A State Department spokeswoman, speaking on the condition of anonymity under department rules, said that multiple U.N. Security Council resolutions called on North Korea to destroy its weapons of mass destruction. “The DPRK must fulfill these obligations,” the spokeswoman said in an emailed statement, using an abbreviation for the formal name of North Korea.
A National Security Council official, also speaking on the condition of anonymity, said that Bolton’s last-minute decision to cancel his visit to South Korea was because of events unfolding in Venezuela at that time.
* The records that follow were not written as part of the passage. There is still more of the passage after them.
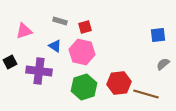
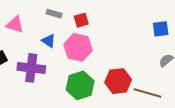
pink triangle: (24, 31) -> (15, 25), turned 36

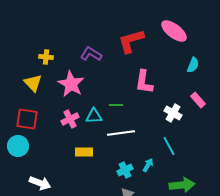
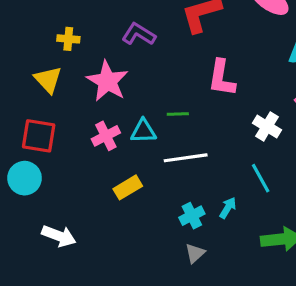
yellow rectangle: (84, 152) -> (128, 187), turned -30

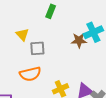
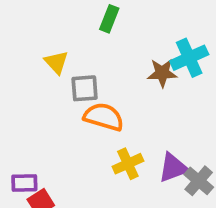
orange semicircle: (30, 74) -> (104, 117), moved, turned -150

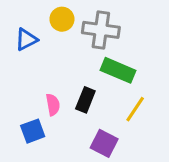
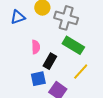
pink semicircle: (53, 105) -> (36, 47), moved
blue square: (33, 131) -> (38, 79), moved

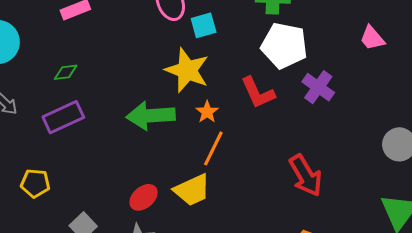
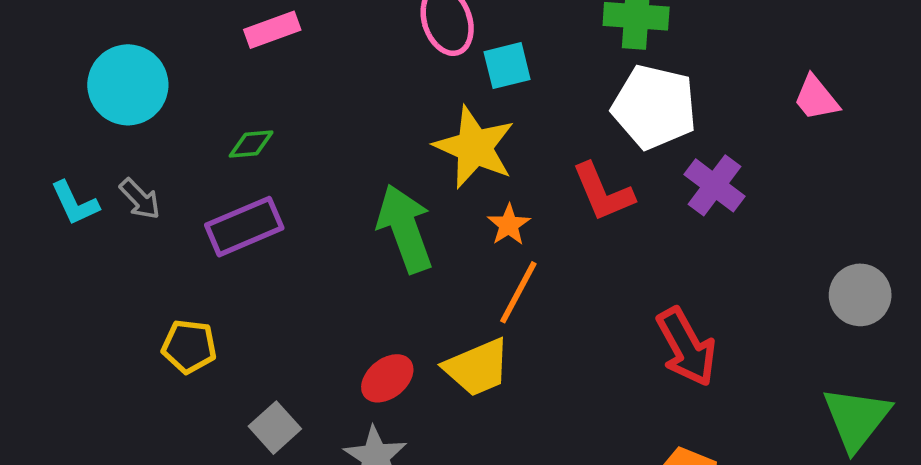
green arrow: (151, 116) -> (405, 229), turned 72

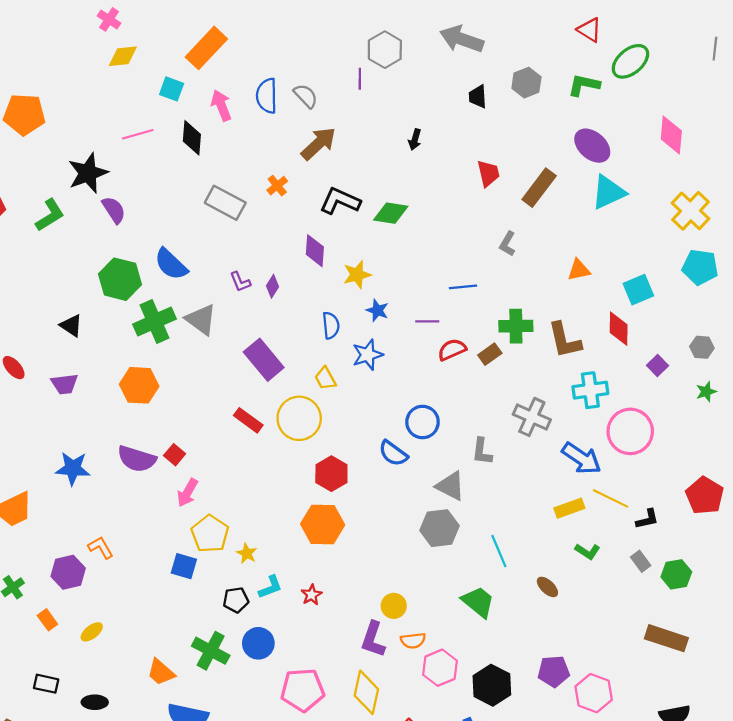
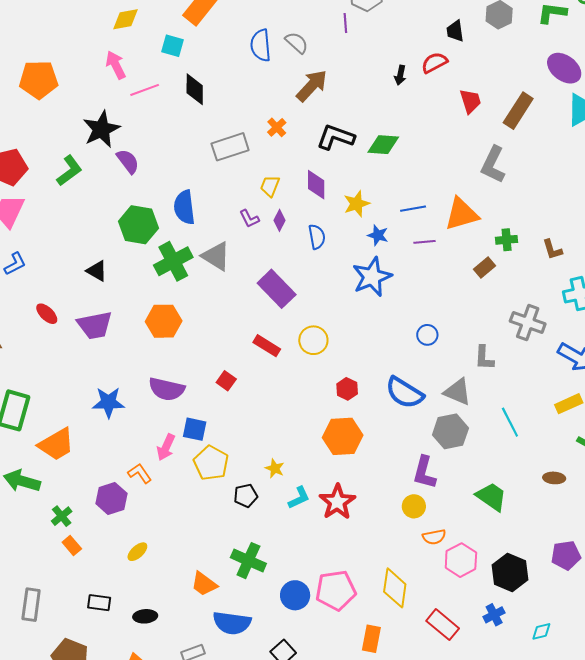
pink arrow: (221, 105) -> (116, 65), moved
gray rectangle: (225, 203) -> (230, 147), turned -42
gray L-shape: (508, 244) -> (493, 165), size x1.6
blue semicircle: (171, 264) -> (184, 207), turned 44
orange triangle: (579, 270) -> (462, 214), moved, size x1.6
blue line: (463, 287) -> (413, 209), moved
blue semicircle: (331, 325) -> (317, 237), moved
green cross: (516, 326) -> (507, 240), size x0.7
brown L-shape: (565, 340) -> (552, 249), size x0.6
red semicircle: (452, 350) -> (434, 63), moved
blue star: (368, 355) -> (372, 277), size x1.4
yellow trapezoid: (325, 378) -> (270, 186), moved, turned 55
purple trapezoid: (64, 384) -> (95, 325), size x1.4
yellow circle: (299, 418) -> (313, 340), size x0.7
blue circle: (423, 422) -> (427, 335), size x0.7
blue semicircle: (393, 453) -> (405, 393), moved, size x1.4
red square: (175, 455) -> (226, 381), moved
red hexagon: (331, 474) -> (347, 389), size x0.7
pink arrow: (187, 493) -> (166, 447), moved
yellow pentagon: (210, 534) -> (211, 463), moved
cyan line: (499, 551) -> (510, 422), moved
blue square: (184, 566) -> (195, 429), moved
brown ellipse: (547, 587) -> (554, 478), turned -35
red star: (312, 595) -> (337, 502), size x1.8
black pentagon: (236, 600) -> (246, 496), moved
orange rectangle: (47, 620) -> (72, 545), moved
purple L-shape: (373, 639) -> (424, 472), moved
blue circle: (258, 643) -> (295, 595), moved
South Korea’s Moon has pushed back against critics who have suggested there is a rift with Washington. Speaking at a meeting with senior members of his government on April 1, he criticized those who attempted to “drive a wedge” between South Korea and the United States, calling such efforts “truly irresponsible.”
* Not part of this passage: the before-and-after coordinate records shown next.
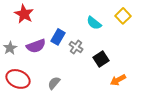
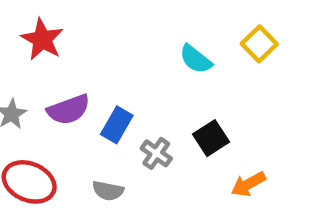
blue rectangle: (58, 37) -> (117, 125), moved
gray cross: (76, 47) -> (156, 153), moved
gray semicircle: (54, 83) -> (108, 191), turned -120

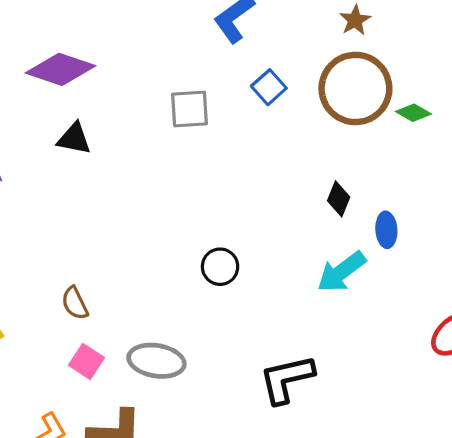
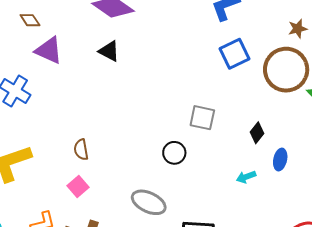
blue square: (269, 87) -> (235, 54), size x1.4
gray square: (190, 109) -> (202, 118), moved
cyan arrow: (341, 272) -> (246, 177), size x0.6
gray ellipse: (156, 361) -> (149, 202), moved

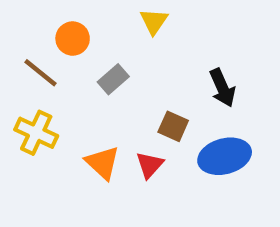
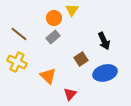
orange circle: (73, 39) -> (54, 18), moved
brown square: (173, 126) -> (81, 59), turned 32
red triangle: (150, 165) -> (70, 94), moved

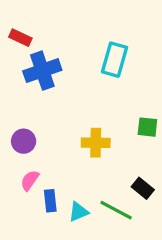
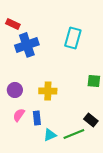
yellow cross: (96, 143) -> (48, 91), moved
blue rectangle: (50, 201) -> (37, 118), moved
green line: (116, 210) -> (74, 134), turned -50

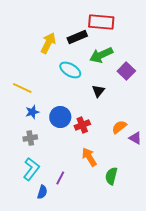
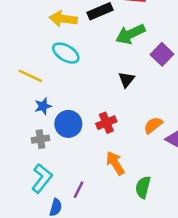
yellow arrow: (48, 43) -> (63, 19), turned -110
cyan ellipse: (70, 70) -> (66, 53), moved
blue circle: (60, 117) -> (68, 124), moved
Indeed, despite the failure of the talks in Hanoi, the United States appears to want South Korea to continue acting as an intermediary with North Korea. Shortly after leaving Vietnam in February, Trump called Moon and asked him to help with Kim.
South Korean officials said several lines of communication are currently open between the pair, including messages passed indirectly through China and Russia.
Kim himself has yet to comment publicly on the outcome of the Hanoi talks, though North Korean state media wrote in early March that people “at home and abroad” were “blaming the U.S. for the summit that ended without agreement.”
Kim is expected to speak Thursday at the first meeting of North Korea’s parliament, the Supreme People’s Assembly.
But in Washington, the South Korean president may need not only to convey Kim’s thoughts, but also to communicate his own government’s position on negotiations.
South Korean and U.S. officials notably disagree on the role and effectiveness of sanctions on North Korea. The Hanoi talks imploded after North Korea demanded that all U.N. Security Council sanctions imposed since 2016 be lifted in return for the partial closure of a key nuclear facility, the Yongbyon compound.
Trump has demanded complete denuclearization in exchange for the lifting of any sanctions. Last week, Secretary of State Mike Pompeo told CBS News that the U.S. policy was “incredibly clear” and that sanctions would not be lifted until complete denuclearization is achieved.
But South Korea’s presidential Blue House has suggested an alternate idea: a “good enough,” phased-in deal for the United States and North Korea, in which Pyongyang would freeze its nuclear weapons production while receiving some form of sanctions relief, as a part of a gradual process toward complete denuclearization.
Lee Do-hoon, appointed by Moon to help guide talks with North Korea, told a conference on April 4 that a total emphasis on sanctions was a mistake. “Sanctions themselves cannot fundamentally resolve our problem,” Lee said.
While the Blue House views potential sanctions relief as an incentive to bring North Korea back to the negotiation table, the White House sees maintaining sanctions as a means to pressure Pyongyang to denuclearize, said Chung Jae-Ho, a professor of international relations at Seoul National University.
In a sign of the sensitivities surrounding sanctions, the senior South Korean official joked when asked about them: “We don’t say the word ‘sanctions’ around here.”